* TASK TO COMPLETE *
Using the material below, copy every line where "Control" appears.

== Segment start ==

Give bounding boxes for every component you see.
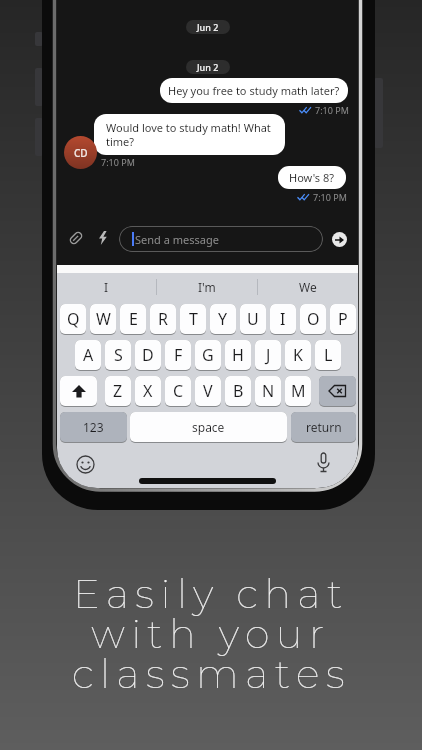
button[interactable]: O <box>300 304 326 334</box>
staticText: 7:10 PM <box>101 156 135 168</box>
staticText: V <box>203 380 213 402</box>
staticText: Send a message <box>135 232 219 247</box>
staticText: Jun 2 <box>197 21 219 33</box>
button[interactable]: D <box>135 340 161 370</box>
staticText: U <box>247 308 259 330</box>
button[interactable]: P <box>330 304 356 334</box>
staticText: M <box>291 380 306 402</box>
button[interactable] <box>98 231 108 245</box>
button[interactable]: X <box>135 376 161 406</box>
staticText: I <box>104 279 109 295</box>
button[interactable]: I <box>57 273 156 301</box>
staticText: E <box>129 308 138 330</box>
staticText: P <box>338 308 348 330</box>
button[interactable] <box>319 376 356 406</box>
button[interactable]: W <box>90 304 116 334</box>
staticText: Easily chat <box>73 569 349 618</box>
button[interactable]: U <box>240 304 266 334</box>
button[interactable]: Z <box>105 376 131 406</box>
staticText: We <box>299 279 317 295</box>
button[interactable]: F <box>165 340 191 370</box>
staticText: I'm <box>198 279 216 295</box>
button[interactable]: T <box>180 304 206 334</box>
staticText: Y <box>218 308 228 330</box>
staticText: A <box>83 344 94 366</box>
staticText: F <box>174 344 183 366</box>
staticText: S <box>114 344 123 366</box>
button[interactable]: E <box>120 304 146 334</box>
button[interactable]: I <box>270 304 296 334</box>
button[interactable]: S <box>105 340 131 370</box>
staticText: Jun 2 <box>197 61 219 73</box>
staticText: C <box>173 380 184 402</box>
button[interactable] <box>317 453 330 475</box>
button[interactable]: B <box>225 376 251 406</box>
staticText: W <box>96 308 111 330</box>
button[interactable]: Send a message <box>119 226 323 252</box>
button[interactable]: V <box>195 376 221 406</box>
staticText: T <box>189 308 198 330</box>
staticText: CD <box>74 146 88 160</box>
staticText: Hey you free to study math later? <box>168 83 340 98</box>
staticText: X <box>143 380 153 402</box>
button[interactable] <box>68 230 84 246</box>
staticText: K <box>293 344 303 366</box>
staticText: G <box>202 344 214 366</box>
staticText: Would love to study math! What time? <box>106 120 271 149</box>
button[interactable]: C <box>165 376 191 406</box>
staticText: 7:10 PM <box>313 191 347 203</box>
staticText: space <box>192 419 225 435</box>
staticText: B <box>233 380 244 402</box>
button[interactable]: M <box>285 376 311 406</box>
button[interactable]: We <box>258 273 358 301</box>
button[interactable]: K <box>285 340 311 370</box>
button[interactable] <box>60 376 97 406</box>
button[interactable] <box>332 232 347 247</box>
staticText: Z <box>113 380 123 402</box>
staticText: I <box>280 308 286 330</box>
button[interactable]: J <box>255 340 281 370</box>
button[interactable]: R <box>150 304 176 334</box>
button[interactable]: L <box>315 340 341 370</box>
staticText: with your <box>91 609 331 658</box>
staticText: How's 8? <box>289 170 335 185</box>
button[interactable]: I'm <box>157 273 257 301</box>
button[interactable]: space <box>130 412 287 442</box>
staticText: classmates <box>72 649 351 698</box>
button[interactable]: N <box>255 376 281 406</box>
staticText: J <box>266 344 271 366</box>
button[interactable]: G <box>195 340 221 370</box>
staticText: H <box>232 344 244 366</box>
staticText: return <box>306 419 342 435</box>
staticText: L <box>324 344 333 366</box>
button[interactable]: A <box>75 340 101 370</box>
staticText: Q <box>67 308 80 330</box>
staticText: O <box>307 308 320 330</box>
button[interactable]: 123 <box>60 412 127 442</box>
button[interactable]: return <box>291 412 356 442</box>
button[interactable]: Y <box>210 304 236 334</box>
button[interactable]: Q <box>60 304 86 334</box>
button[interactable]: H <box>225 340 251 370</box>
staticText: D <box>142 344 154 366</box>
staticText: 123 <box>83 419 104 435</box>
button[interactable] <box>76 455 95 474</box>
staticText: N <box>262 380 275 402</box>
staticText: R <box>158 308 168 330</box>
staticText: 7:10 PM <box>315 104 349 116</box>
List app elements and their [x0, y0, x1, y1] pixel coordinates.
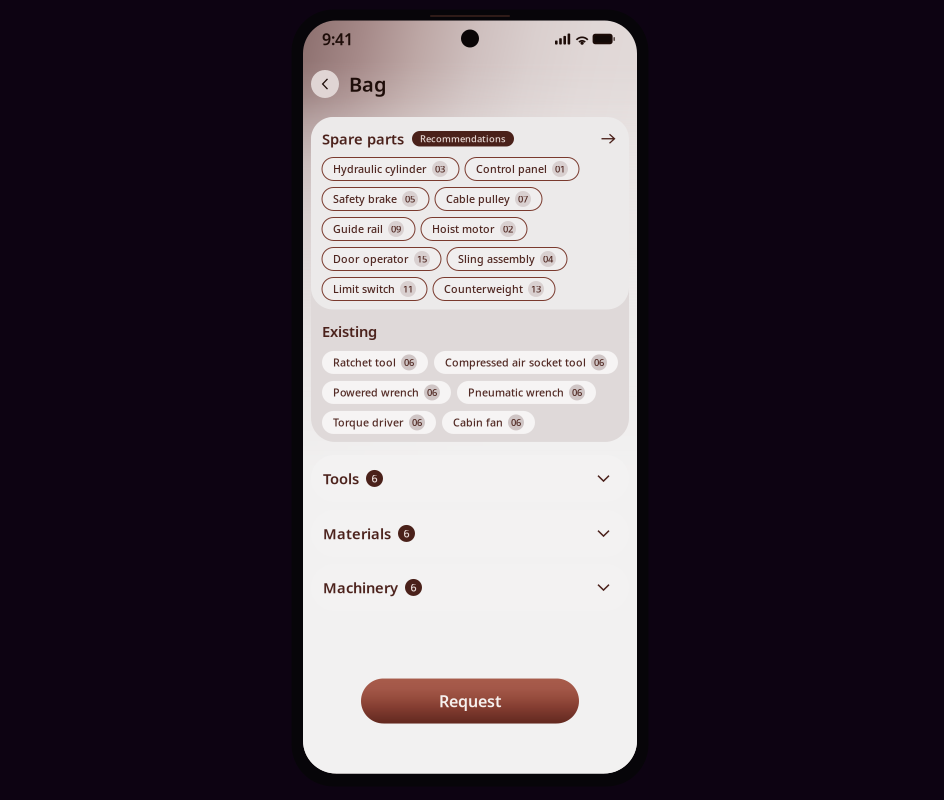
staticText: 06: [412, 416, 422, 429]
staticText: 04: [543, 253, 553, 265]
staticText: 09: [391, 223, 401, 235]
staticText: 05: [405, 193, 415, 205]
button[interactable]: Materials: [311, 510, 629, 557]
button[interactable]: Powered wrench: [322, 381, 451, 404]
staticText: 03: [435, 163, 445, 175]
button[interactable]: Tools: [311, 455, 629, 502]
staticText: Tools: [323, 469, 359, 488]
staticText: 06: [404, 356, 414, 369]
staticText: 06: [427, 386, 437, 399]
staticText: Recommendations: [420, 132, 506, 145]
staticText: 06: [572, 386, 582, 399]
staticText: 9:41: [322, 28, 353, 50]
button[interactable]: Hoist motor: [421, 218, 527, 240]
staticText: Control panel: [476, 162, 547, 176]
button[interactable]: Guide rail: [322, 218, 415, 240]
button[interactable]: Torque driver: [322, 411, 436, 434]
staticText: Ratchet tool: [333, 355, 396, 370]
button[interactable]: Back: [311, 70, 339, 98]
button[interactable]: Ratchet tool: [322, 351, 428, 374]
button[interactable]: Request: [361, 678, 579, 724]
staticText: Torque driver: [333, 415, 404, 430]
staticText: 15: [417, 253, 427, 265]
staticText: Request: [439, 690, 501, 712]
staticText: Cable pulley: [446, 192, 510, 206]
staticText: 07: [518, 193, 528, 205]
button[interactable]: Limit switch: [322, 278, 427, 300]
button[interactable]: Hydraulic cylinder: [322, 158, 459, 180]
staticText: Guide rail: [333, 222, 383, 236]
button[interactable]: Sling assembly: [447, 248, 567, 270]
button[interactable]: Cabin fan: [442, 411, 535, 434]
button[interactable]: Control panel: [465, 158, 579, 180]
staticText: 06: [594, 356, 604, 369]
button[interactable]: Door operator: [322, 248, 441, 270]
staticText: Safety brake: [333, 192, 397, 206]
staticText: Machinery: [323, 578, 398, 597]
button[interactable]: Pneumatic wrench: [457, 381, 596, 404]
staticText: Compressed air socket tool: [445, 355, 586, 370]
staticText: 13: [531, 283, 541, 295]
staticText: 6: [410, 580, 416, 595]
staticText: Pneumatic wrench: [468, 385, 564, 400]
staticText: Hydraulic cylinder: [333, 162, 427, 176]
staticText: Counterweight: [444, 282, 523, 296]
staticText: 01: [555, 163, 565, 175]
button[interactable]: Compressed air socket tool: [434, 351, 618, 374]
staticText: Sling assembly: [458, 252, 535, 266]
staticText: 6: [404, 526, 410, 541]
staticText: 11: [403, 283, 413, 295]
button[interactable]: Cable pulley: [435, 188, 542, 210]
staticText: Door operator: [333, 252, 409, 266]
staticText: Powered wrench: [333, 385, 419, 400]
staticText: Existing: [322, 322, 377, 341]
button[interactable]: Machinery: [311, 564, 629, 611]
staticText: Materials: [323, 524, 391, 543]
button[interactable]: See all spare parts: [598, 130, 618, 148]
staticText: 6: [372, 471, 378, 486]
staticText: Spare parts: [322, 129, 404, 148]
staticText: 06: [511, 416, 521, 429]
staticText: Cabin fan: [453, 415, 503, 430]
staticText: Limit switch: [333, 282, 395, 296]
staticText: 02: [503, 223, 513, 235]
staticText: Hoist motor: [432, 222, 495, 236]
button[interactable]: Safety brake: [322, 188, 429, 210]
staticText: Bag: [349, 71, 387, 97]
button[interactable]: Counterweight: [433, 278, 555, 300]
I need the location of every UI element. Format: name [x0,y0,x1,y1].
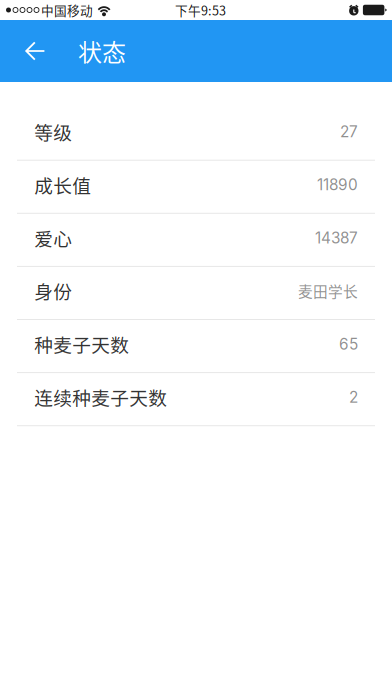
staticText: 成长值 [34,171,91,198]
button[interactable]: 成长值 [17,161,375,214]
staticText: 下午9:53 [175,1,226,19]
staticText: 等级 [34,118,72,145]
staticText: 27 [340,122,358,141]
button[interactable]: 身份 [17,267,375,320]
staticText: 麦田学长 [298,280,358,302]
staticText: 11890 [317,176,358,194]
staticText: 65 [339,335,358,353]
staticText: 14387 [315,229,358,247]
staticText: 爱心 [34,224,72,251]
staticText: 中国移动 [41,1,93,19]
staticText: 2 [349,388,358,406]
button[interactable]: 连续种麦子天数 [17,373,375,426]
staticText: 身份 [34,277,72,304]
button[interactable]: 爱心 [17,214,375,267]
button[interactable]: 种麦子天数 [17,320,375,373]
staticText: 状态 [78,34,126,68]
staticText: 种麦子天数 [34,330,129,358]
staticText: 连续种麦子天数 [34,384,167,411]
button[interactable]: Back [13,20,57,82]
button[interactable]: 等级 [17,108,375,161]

== Segment end ==

* EXERCISE SOLUTION *
staticText: Control panel: [476, 162, 547, 176]
button[interactable]: Control panel: [465, 158, 579, 180]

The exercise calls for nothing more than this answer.